As we contemplate Bush's upcoming visit to Jolly Olde, it's instructive to look back at the visit of Vice President and Mrs. Nixon to Venezuela in 1958.
http://shafr.history.ohio-state.edu/Newsletter/2000/SEP/spit.htmThe Vice President, in a dark blue suit, and Mrs. Nixon, in a red suit and hat, stepped from the US Air Force DC-6 with its red, white and blue propeller tips, to face the usual group of dignitaries lined up along the traditional red carpet in order of protocol. The waves and broad smiles of the Nixons quickly disappeared as they saw the hostile crowd on the balcony of the terminal and along their path. By the time they reached the bottom of the plane's steps, a very grim Vice President and lady stepped onto the tarmac, hearing anti-Nixon shouts and looking at banners reading, "Go home, Nixon," "Go away, Nixon," "Out, dog," "We won't forget Guatemala" (a reference to the ouster of the left-wing Arbenz regime in Guatemala with US assistance), etc.

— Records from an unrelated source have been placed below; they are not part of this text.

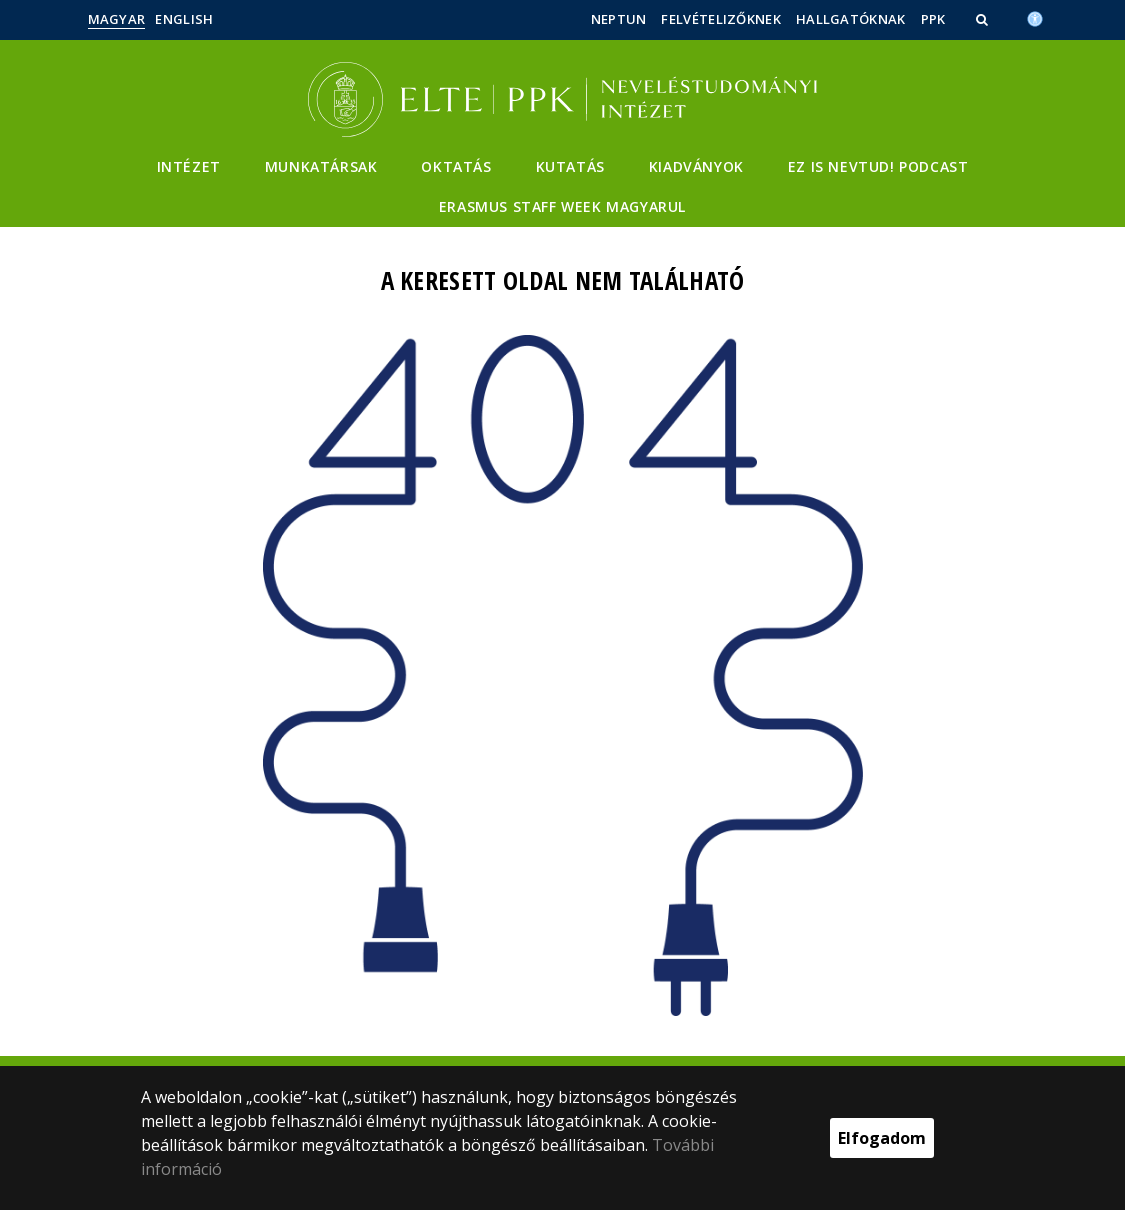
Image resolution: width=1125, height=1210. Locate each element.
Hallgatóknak (851, 19)
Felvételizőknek (721, 19)
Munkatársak (321, 166)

At Venezuelan insistence, the motorcade was parked in front of the terminal. Consequently the Vice President's party had to walk under the balcony from which hundreds of people were spitting down on us, through the terminal and out to the front. We were spat upon all the way out to the cars and literally had to shove people aside to get the Vice President inside. We thought the worst was over. It wasn't.
The motorcade was "buzzed" by cars on the highway up to the city. Ironically, Communist propaganda had been so effective that a group (mob would be a better word) of teenage kids and their organizers attacked us as we entered the city streets. That point could have been catastrophic, and it did get bad enough that one of the Secret Service men drew his gun. Had he fired, the mob might have become incensed enough to have really gone after us. However, a decision was made to run for it directly to the American Ambassador's residence, where the Nixons holed up for the rest of their visit. American troops, drawn from the Embassy Marine guards and the US Military Mission, came to stand guard at the residence for the duration of the visit. No one knew what to expect but no attack ever materialized at the residence, a lovely home on a hilltop in a suburban neighborhood and an area too far to walk from any public transport, a key factor. Years in Latin America have convinced me that Latin revolutionaries, rioters and the like, will risk being beaten, shot, and even tortured but they will neither walk very far nor stay out in the streets and get wet if it rains. In any event, Nixon was safe for the moment.
The decision to flee to the security of the residence saved the Nixons' lives and ours. Unknown to those of us in the motorcade, several of our people waiting at the National Pantheon with the wreaths Nixon was to have laid at the tomb of Simon Bolivar, were attacked by a mob. The commander of the Venezuelan Honor Guard there called for help. When the troops moved in they picked up over two hundred Communists with Molotov cocktails. Had the motorcade of big Cadillac's turned into that area of the old city with its very narrow streets, we would have been burned to death. That mob of kids had saved us from the professionals.
Once we were settled in the residence, I went outside for some air and happened to look at the car. It was hard to believe that that black Cadillac with diplomatic license plates 63-CD had borne the Vice President of the United States. The rear windows were shattered, sputum was all over it and the windshield was just a white smear as the driver had tried to remove the spit with the wipers. It was difficult at that moment not to hate Venezuelans.